DATA FOR ANALYSIS:
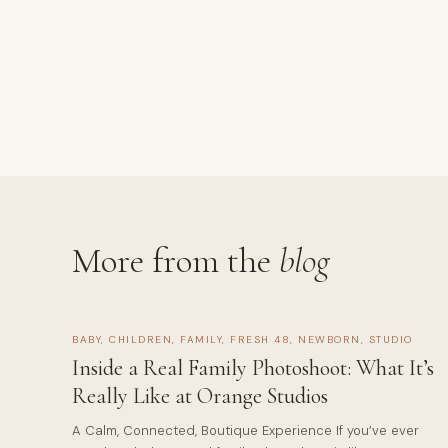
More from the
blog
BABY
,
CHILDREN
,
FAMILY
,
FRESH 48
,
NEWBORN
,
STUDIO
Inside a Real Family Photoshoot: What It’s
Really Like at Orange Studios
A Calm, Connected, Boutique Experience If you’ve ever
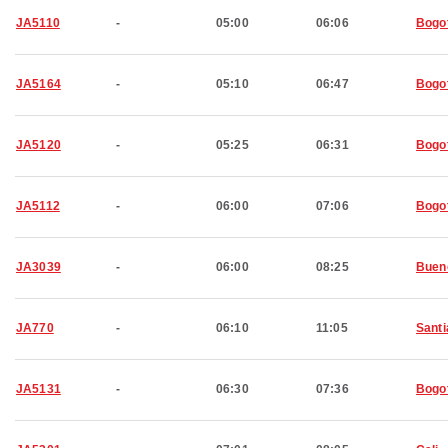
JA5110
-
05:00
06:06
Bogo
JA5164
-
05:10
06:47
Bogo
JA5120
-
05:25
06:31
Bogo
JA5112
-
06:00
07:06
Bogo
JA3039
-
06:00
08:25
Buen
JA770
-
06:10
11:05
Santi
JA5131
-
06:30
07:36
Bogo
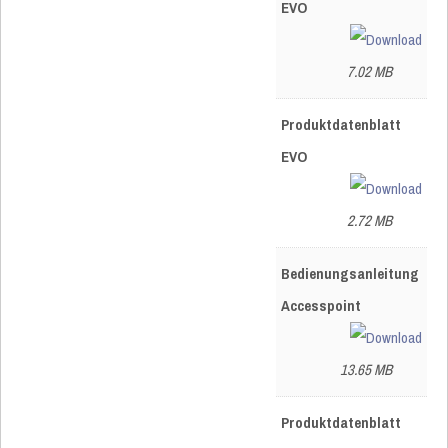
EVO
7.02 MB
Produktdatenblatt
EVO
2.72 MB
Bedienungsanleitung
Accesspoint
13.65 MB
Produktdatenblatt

TASK REQUIREMENTS:
Restate the listing above word for word and skip each picture.

SOLUTION TO THIS EXERCISE:
More from the
blog
BABY
,
CHILDREN
,
FAMILY
,
FRESH 48
,
NEWBORN
,
STUDIO
Inside a Real Family Photoshoot: What It’s
Really Like at Orange Studios
A Calm, Connected, Boutique Experience If you’ve ever
JA5110
-
05:00
06:06
Bogo
JA5164
-
05:10
06:47
Bogo
JA5120
-
05:25
06:31
Bogo
JA5112
-
06:00
07:06
Bogo
JA3039
-
06:00
08:25
Buen
JA770
-
06:10
11:05
Santi
JA5131
-
06:30
07:36
Bogo
EVO
7.02 MB
Produktdatenblatt
EVO
2.72 MB
Bedienungsanleitung
Accesspoint
13.65 MB
Produktdatenblatt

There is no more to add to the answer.